### Page-level text extractions

*****

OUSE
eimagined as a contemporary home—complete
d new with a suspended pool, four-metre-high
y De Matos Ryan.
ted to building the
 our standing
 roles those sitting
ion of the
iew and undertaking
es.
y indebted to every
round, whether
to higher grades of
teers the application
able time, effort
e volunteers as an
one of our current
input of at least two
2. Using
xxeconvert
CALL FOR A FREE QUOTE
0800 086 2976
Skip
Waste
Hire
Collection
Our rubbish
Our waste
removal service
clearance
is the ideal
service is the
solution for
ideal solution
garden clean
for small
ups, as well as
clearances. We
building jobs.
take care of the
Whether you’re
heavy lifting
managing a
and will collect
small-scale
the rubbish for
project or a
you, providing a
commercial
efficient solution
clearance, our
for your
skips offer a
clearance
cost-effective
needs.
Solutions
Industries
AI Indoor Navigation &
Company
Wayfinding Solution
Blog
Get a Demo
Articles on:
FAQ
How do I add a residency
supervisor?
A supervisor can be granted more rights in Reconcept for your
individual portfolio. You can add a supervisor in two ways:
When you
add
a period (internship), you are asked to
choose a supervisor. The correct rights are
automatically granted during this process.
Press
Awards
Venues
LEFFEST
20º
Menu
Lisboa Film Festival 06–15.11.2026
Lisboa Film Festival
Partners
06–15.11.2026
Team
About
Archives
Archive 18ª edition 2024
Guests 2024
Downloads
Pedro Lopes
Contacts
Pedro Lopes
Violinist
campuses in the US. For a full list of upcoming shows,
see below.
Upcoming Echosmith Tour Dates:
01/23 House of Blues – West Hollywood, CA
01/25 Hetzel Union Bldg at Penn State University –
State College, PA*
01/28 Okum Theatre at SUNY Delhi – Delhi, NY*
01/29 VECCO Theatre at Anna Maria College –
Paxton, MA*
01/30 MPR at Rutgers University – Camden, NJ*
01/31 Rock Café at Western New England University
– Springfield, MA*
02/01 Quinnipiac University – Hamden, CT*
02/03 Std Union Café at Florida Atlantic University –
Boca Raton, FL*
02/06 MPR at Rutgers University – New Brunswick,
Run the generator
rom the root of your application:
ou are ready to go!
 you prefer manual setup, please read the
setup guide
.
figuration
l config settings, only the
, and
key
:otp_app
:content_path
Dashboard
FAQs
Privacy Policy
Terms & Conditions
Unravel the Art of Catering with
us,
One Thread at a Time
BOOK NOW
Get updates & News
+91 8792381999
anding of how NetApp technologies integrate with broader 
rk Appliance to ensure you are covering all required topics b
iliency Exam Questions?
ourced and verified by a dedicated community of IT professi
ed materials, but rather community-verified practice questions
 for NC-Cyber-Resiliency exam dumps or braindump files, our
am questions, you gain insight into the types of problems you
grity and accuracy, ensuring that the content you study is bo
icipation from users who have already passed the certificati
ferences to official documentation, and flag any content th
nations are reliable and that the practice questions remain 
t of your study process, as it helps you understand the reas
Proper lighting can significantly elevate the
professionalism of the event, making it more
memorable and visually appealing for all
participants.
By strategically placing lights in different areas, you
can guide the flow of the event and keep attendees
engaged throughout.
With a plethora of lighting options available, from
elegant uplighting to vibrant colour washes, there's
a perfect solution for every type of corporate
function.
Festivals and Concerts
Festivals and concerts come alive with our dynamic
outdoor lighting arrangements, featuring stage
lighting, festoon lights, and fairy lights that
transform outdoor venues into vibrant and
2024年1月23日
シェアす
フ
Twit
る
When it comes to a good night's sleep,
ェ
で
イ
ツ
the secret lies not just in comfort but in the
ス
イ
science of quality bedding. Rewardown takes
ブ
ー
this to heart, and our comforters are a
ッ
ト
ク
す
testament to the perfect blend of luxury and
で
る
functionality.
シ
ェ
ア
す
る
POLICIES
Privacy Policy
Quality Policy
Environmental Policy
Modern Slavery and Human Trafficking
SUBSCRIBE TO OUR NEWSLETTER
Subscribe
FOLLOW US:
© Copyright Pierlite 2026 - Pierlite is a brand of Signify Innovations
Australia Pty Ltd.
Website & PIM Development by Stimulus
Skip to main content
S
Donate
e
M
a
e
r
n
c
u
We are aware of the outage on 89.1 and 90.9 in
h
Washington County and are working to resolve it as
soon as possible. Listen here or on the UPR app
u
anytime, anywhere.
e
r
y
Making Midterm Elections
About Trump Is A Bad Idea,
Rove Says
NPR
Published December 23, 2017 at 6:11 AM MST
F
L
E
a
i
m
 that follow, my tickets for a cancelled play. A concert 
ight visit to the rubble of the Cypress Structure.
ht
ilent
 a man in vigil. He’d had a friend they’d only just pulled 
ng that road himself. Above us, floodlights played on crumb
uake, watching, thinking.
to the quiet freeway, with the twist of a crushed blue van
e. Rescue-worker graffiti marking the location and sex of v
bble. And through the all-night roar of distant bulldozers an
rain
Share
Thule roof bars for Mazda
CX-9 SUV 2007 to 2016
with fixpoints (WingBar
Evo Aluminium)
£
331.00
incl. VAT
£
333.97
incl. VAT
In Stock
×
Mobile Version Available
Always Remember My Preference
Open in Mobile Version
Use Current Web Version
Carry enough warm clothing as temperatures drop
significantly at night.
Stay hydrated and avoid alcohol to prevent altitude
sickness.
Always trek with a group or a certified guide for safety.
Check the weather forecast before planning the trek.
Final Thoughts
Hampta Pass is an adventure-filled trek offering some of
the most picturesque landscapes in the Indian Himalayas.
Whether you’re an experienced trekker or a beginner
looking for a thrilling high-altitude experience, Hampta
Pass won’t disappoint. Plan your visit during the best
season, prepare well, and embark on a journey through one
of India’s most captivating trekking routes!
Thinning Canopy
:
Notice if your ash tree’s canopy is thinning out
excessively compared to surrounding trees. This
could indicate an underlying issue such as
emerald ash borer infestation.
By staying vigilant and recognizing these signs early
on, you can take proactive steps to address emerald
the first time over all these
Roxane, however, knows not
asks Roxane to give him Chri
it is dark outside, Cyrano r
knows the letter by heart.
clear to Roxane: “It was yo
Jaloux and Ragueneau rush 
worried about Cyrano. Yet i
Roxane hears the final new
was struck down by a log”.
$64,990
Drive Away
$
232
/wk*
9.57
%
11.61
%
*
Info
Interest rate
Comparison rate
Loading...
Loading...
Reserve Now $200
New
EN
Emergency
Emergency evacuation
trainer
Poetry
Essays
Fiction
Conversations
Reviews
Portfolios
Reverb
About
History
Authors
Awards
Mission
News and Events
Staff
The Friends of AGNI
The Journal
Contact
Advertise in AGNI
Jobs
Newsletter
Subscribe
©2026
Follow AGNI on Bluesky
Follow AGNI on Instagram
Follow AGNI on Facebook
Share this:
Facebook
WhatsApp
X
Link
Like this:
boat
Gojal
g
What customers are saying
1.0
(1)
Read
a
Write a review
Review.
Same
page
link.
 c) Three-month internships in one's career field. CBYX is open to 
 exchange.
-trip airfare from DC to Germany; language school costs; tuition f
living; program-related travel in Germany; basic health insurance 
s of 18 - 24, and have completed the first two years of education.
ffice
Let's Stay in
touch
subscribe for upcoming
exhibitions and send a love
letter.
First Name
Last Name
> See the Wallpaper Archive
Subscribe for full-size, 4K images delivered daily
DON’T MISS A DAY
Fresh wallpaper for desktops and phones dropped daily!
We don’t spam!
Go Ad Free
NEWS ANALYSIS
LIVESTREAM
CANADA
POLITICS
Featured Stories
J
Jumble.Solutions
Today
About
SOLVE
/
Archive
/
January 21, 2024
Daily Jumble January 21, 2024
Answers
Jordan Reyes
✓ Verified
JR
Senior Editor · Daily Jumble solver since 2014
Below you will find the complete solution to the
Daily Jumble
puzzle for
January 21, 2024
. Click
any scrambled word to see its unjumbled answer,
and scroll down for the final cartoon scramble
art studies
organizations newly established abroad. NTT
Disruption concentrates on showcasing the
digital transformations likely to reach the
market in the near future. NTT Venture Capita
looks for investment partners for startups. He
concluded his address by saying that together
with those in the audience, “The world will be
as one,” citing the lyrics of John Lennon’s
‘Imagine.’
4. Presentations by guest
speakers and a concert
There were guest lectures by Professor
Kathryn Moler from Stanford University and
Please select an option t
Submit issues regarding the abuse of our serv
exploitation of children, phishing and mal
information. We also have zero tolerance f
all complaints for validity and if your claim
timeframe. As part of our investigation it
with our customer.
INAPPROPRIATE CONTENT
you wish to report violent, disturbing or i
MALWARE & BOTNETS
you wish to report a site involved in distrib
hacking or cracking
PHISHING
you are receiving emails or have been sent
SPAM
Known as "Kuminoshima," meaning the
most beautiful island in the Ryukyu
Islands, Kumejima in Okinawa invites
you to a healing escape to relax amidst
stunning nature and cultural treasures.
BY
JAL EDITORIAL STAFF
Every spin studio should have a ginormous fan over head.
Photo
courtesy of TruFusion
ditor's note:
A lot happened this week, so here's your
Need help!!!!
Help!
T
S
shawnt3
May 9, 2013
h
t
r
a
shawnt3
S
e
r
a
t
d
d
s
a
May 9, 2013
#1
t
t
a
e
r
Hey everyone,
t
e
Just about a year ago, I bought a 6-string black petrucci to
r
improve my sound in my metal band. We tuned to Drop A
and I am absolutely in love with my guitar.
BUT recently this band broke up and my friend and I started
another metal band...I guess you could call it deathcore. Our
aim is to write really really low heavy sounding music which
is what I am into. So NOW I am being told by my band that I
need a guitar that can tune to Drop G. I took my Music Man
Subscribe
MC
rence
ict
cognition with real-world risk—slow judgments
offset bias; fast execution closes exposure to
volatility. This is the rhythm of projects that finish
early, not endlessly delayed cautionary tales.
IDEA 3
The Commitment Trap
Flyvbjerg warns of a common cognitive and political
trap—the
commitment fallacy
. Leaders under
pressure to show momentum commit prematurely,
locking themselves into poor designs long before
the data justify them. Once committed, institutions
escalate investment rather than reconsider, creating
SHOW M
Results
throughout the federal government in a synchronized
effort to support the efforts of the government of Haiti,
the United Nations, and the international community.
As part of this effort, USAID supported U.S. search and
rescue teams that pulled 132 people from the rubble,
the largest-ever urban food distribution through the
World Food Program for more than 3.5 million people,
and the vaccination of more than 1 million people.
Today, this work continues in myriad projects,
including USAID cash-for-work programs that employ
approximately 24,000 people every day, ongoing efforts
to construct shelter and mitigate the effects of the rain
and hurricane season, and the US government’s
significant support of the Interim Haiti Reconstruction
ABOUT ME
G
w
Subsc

*****

### TASK TO COMPLETE
Search the records above for "perfect" and copy every line that has it.

### ANSWER BOX
a perfect solution for every type of corporate
testament to the perfect blend of luxury and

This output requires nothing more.